20 minute read

“Make agents predictable: enforce schemas, validate outputs, and recover automatically when the model slips.”

1. Introduction: The “AI Contract”

1.1 The History of the AI Contract

In the early days of LLMs (2020-2022), developers spent 80% of their time writing “Garbage Disposal” code—complex regex functions designed to clean up the conversation. You would ask for a list of fruits and get: “Sure, I love fruits! Here they are: 1. Apple, 2. Banana… hope this helps!”. This was the “Dark Ages” of agentic engineering. Today, we handle this through Hard Constraints.

1.2 The Precision/Creativity Trade-off

There is a fundamental tension in LLMs. The more you force them to follow a structure (Precision), the less “Creative” they become. For an agent checking a bank balance, you want 100.0% precision and 0.0% creativity. Structured output is the dial you use to turn down the model’s “hallucination engine” and turn up its “logic engine.”

1.3 Why JSON Won the AI War

While LLMs can output XML or YAML, JSON is the undisputed champion. It is token-efficient, natively supported by all major model providers (OpenAI, Gemini), and perfectly matches the dict and class structures of modern programming languages like Python and TypeScript.


2. Roadmap & Junior Engineer Goals

Structured output is the “Final Frontier” of agentic reliability.

Step 1: The Scraper

Learn to use Pydantic to extract data from messy text.
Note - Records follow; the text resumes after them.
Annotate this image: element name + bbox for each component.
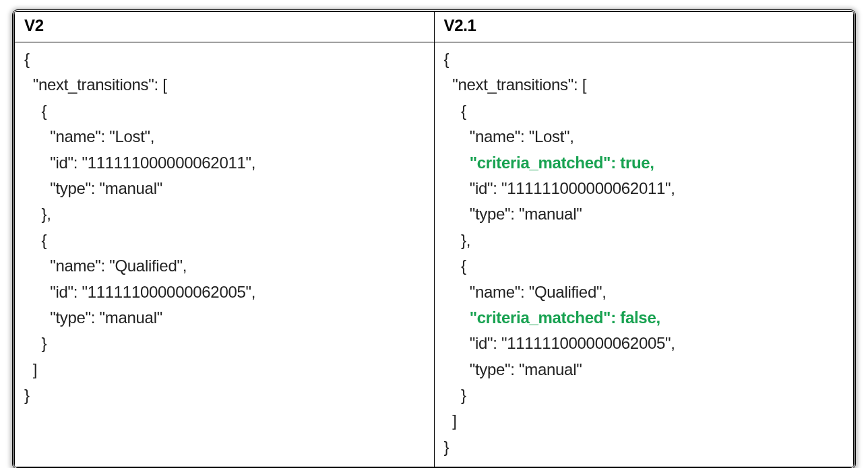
code-line: {	[24, 102, 46, 120]
code-line: },	[24, 205, 51, 223]
code-line: "id": "111111000000062011",	[444, 179, 675, 197]
code-cell-v2-1: { "next_transitions": [ { "name": "Lost"…	[434, 42, 854, 467]
comparison-table-frame: V2 V2.1 { "next_transitions": [ { "name"…	[12, 9, 856, 468]
code-line: "id": "111111000000062011",	[24, 154, 255, 172]
code-block-v2: { "next_transitions": [ { "name": "Lost"…	[24, 46, 426, 408]
code-line: ]	[24, 360, 37, 378]
code-line: ]	[444, 411, 457, 430]
code-line: "type": "manual"	[24, 308, 162, 327]
code-indent	[444, 308, 470, 327]
code-line: "name": "Lost",	[444, 127, 574, 145]
code-line: "next_transitions": [	[444, 75, 587, 94]
code-indent	[444, 154, 470, 172]
code-line: }	[444, 386, 466, 404]
code-line: "type": "manual"	[444, 360, 582, 378]
code-line: "next_transitions": [	[24, 75, 167, 94]
highlighted-line: "criteria_matched": false,	[470, 308, 660, 327]
code-block-v2-1: { "next_transitions": [ { "name": "Lost"…	[444, 46, 846, 460]
code-line: "name": "Lost",	[24, 127, 154, 145]
comparison-table: V2 V2.1 { "next_transitions": [ { "name"…	[14, 11, 854, 467]
code-line: }	[444, 438, 450, 456]
code-line: "name": "Qualified",	[24, 257, 187, 275]
code-line: {	[444, 50, 450, 68]
code-line: "id": "111111000000062005",	[444, 334, 675, 352]
code-line: {	[444, 257, 466, 275]
code-line: },	[444, 231, 471, 249]
code-line: }	[24, 334, 46, 352]
code-cell-v2: { "next_transitions": [ { "name": "Lost"…	[15, 42, 435, 467]
column-header-v2: V2	[15, 12, 435, 42]
code-line: "type": "manual"	[24, 179, 162, 197]
code-line: {	[444, 102, 466, 120]
code-line: }	[24, 386, 30, 404]
code-line: "name": "Qualified",	[444, 283, 607, 301]
code-line: "type": "manual"	[444, 205, 582, 223]
code-line: {	[24, 231, 46, 249]
column-header-v2-1: V2.1	[434, 12, 854, 42]
code-line: "id": "111111000000062005",	[24, 283, 255, 301]
highlighted-line: "criteria_matched": true,	[470, 154, 654, 172]
code-line: {	[24, 50, 30, 68]
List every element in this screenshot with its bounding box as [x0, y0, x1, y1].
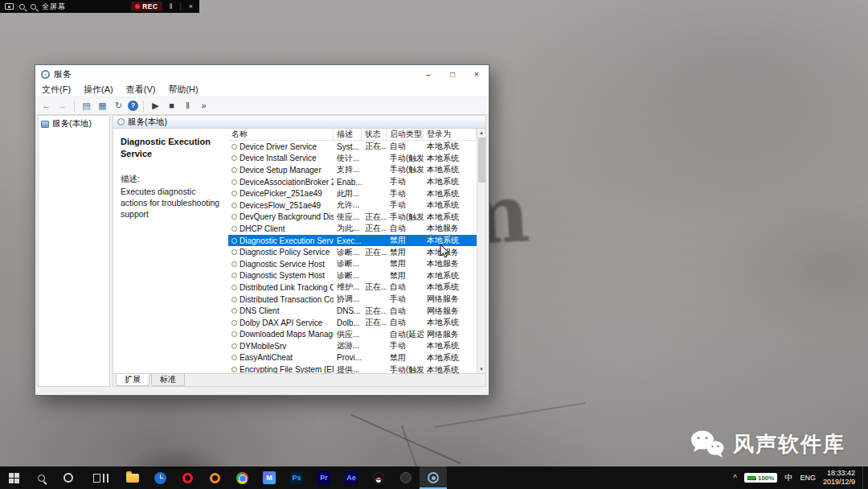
table-row[interactable]: Diagnostic Execution Service Exec... 禁用 …: [228, 235, 477, 247]
tray-expand-icon[interactable]: ^: [733, 474, 737, 483]
taskbar: MPsPrAe ^ 100% 中 ENG 18:33:42 2019/12/9: [0, 466, 868, 489]
menu-action[interactable]: 操作(A): [77, 84, 120, 96]
service-gear-icon: [231, 167, 237, 173]
camera-icon[interactable]: [5, 3, 14, 10]
maximize-button[interactable]: □: [440, 65, 465, 83]
show-console-tree-icon[interactable]: ▤: [80, 99, 93, 113]
table-row[interactable]: Distributed Transaction Co... 协调... 手动 网…: [228, 294, 477, 306]
wechat-icon: [690, 429, 725, 458]
cortana-button[interactable]: [55, 466, 82, 489]
service-gear-icon: [231, 238, 237, 244]
chrome-icon[interactable]: [228, 466, 256, 489]
toolbar-separator: [143, 101, 144, 112]
record-button[interactable]: REC: [131, 2, 162, 11]
console-tree-pane: 服务(本地): [38, 115, 110, 387]
ime-mode-indicator[interactable]: 中: [784, 472, 792, 483]
table-row[interactable]: Device Driver Service Syst... 正在... 自动 本…: [228, 141, 477, 153]
pause-recording-icon[interactable]: ‖: [168, 2, 174, 10]
tray-time: 18:33:42: [827, 469, 855, 478]
table-row[interactable]: DevicesFlow_251ae49 允许... 手动 本地系统: [228, 199, 477, 212]
table-row[interactable]: EasyAntiCheat Provi... 禁用 本地系统: [228, 352, 477, 364]
menu-file[interactable]: 文件(F): [35, 84, 77, 96]
cortana-icon: [63, 473, 73, 483]
help-icon[interactable]: ?: [128, 101, 138, 111]
pane-header-icon: [117, 118, 125, 125]
forward-icon[interactable]: →: [55, 99, 69, 113]
scroll-up-icon[interactable]: ▲: [477, 129, 485, 137]
table-row[interactable]: DNS Client DNS... 正在... 自动 网络服务: [228, 305, 477, 317]
pause-service-icon[interactable]: ‖: [181, 99, 194, 113]
minimize-button[interactable]: –: [416, 65, 440, 83]
qq-icon[interactable]: [365, 466, 392, 489]
column-header-name[interactable]: 名称: [228, 129, 334, 140]
table-row[interactable]: DevicePicker_251ae49 此用... 手动 本地系统: [228, 187, 477, 199]
opera-browser-icon[interactable]: [174, 466, 201, 489]
table-row[interactable]: Diagnostic Service Host 诊断... 禁用 本地服务: [228, 258, 477, 270]
task-view-icon: [93, 474, 108, 483]
clock-app-icon[interactable]: [146, 466, 174, 489]
capture-mode-label[interactable]: 全屏幕: [42, 2, 66, 12]
table-row[interactable]: DeviceAssociationBroker 2... Enab... 手动 …: [228, 176, 477, 188]
premiere-icon[interactable]: Pr: [310, 466, 338, 489]
photoshop-icon: Ps: [290, 471, 303, 484]
menu-bar: 文件(F) 操作(A) 查看(V) 帮助(H): [35, 83, 489, 97]
tab-standard[interactable]: 标准: [151, 374, 185, 386]
column-header-description[interactable]: 描述: [334, 129, 362, 140]
dark-app-icon[interactable]: [392, 466, 420, 489]
export-list-icon[interactable]: ▦: [96, 99, 109, 113]
table-row[interactable]: Downloaded Maps Manager 供应... 自动(延迟... 网…: [228, 329, 477, 341]
table-row[interactable]: Device Setup Manager 支持... 手动(触发... 本地系统: [228, 164, 477, 176]
column-header-logon-as[interactable]: 登录为: [424, 129, 477, 140]
task-view-button[interactable]: [82, 466, 119, 489]
column-header-status[interactable]: 状态: [362, 129, 387, 140]
table-row[interactable]: Dolby DAX API Service Dolb... 正在... 自动 本…: [228, 317, 477, 329]
scroll-down-icon[interactable]: ▼: [477, 365, 485, 373]
taskbar-clock[interactable]: 18:33:42 2019/12/9: [823, 469, 855, 487]
table-row[interactable]: DevQuery Background Dis... 使应... 正在... 手…: [228, 212, 477, 224]
start-service-icon[interactable]: ▶: [149, 99, 162, 113]
table-row[interactable]: DYMobileSrv 远游... 手动 本地系统: [228, 340, 477, 352]
restart-service-icon[interactable]: »: [197, 99, 211, 113]
table-row[interactable]: Diagnostic System Host 诊断... 禁用 本地系统: [228, 270, 477, 282]
table-row[interactable]: Diagnostic Policy Service 诊断... 正在... 禁用…: [228, 246, 477, 258]
service-gear-icon: [231, 367, 237, 372]
services-window: 服务 – □ × 文件(F) 操作(A) 查看(V) 帮助(H) ←→▤▦↻?▶…: [35, 64, 489, 396]
start-button[interactable]: [0, 466, 27, 489]
taskbar-search-button[interactable]: [27, 466, 55, 489]
vertical-scrollbar[interactable]: ▲ ▼: [477, 129, 485, 373]
file-explorer-icon[interactable]: [119, 466, 146, 489]
close-recorder-icon[interactable]: ×: [187, 2, 194, 10]
table-row[interactable]: Distributed Link Tracking C... 维护... 正在.…: [228, 281, 477, 294]
table-header-row: 名称 描述 状态 启动类型 登录为: [228, 129, 477, 141]
scrollbar-thumb[interactable]: [478, 138, 485, 183]
service-gear-icon: [231, 179, 237, 185]
battery-indicator[interactable]: 100%: [744, 473, 777, 483]
zoom-out-icon[interactable]: [31, 4, 36, 10]
refresh-icon[interactable]: ↻: [112, 99, 125, 113]
close-button[interactable]: ×: [465, 65, 489, 83]
back-icon[interactable]: ←: [39, 99, 53, 113]
table-row[interactable]: Encrypting File System (EFS) 提供... 手动(触发…: [228, 364, 477, 373]
photoshop-icon[interactable]: Ps: [283, 466, 310, 489]
stop-service-icon[interactable]: ■: [165, 99, 178, 113]
language-indicator[interactable]: ENG: [800, 474, 816, 482]
window-titlebar[interactable]: 服务 – □ ×: [35, 65, 489, 83]
tree-item-services-local[interactable]: 服务(本地): [39, 116, 109, 132]
services-app-icon[interactable]: [420, 466, 447, 489]
menu-help[interactable]: 帮助(H): [162, 84, 204, 96]
after-effects-icon[interactable]: Ae: [338, 466, 365, 489]
premiere-icon: Pr: [317, 471, 330, 484]
table-row[interactable]: Device Install Service 使计... 手动(触发... 本地…: [228, 153, 477, 165]
m-app-icon[interactable]: M: [256, 466, 283, 489]
show-desktop-button[interactable]: [862, 466, 866, 489]
menu-view[interactable]: 查看(V): [120, 84, 162, 96]
service-gear-icon: [231, 285, 237, 290]
column-header-startup-type[interactable]: 启动类型: [387, 129, 424, 140]
window-toolbar: ←→▤▦↻?▶■‖»: [35, 97, 489, 115]
console-root-icon: [41, 121, 49, 128]
qq-icon: [374, 472, 384, 484]
orange-app-icon[interactable]: [201, 466, 228, 489]
zoom-in-icon[interactable]: [19, 4, 25, 10]
tab-extended[interactable]: 扩展: [116, 374, 149, 386]
table-row[interactable]: DHCP Client 为此... 正在... 自动 本地服务: [228, 223, 477, 235]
This is the “Hello World” of structured output.

Step 2: The Action-Taker

Connect your Pydantic schemas to actual Python functions. When the agent outputs a ChargeCard object, the money actually moves. This requires High-Stakes Validation.

Step 3: The Architect

Design a recursive, self-healing system where agents can update their own schemas and communicate via complex DAGs.


3. Implementing a “Drafting” Loop for JSON

Sometimes a single turn is not enough to get a complex JSON right.

The Workflow:

  1. Draft: Agent A outputs a draft JSON.
  2. Audit: An automated script checks for “Null” fields or type mismatches.
  3. Refactor: The script sends a prompt back: “Your JSON had 2 empty fields. Based on the source text, can you fill those in? Here is your previous attempt: [JSON]”
  4. Final: The agent outputs the complete, verified JSON.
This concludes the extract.